BEING A REFLECTIVE TEACHER MEANS:
- Being 2 weeks behind in your curriculum compared to last year because (gasp!) your students this year are different than last year's students.
- Stretching your creativity to the limit because you need to reteach a concept 3 times for students to "get" it, and why would you teach it the same way three times when they didn't understand the first way you taught it?
- Being willing to admit that lesson idea did not work, and not being afraid to trash your "favorite" lessons.
- Acknowledging that 90% correct still means 10% not understood.
- Understanding that when students aren't learning, 99% of the time it's NOT because they don't want to learn.
- Forgetting the excuse "They should have learned this last year."
- Throwing pacing and "getting through the standards" out the window.
- Using student feedback to set assignment due dates and test dates.

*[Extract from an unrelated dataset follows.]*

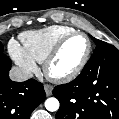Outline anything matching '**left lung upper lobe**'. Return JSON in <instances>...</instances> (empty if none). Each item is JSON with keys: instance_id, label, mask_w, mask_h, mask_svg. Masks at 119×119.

- Evaluating student work almost every night, and correcting individual student assignments 3+ times.
- Willingness to build the lesson as you go based on what the students need.
- Having a deep pool from which to draw ideas so that you can create responsive curriculum on the fly.
- Being shocked to discover all that students truly don't know.
- Refusing to move on when the whole class isn't ready.
- Finding material to challenge all learners where they are.
- Explaining to parents and principals why the class has been "stuck" on one topic for three weeks.
- Refusing to be bound by grading periods.
- Admitting your weaknesses to other teachers.
- Constantly weeding out portions of lessons that don't target objectives.
- Using more class time when a lesson runs long and not just assigning it as homework.
- Probing deeply into student understanding. Just because they can correct their mistakes doesn't mean they understand it.
- Knowing that there will never a be moment when you've figured it all out. Student needs are always changing.
You see, before this year, I was adapting my curriculum to what I thought would help the students. I'd make a plan based on past experience and execute the plan throughout a unit. This year, I'm adapting the curriculum to what the students are telling me they need help with on a day to day basis. I know where we need to go, but I'm reading my students' cues to better determine how we'll get there and how long it will take. It is a daily struggle for me to let go of the mentality that I need to be at a particular point in the curriculum by a certain day. We may not accomplish all the objectives that last year's class covered, but I need to be okay with that.
"To know that we know what we know, and to know that we do not know what we do not know, that is true knowledge."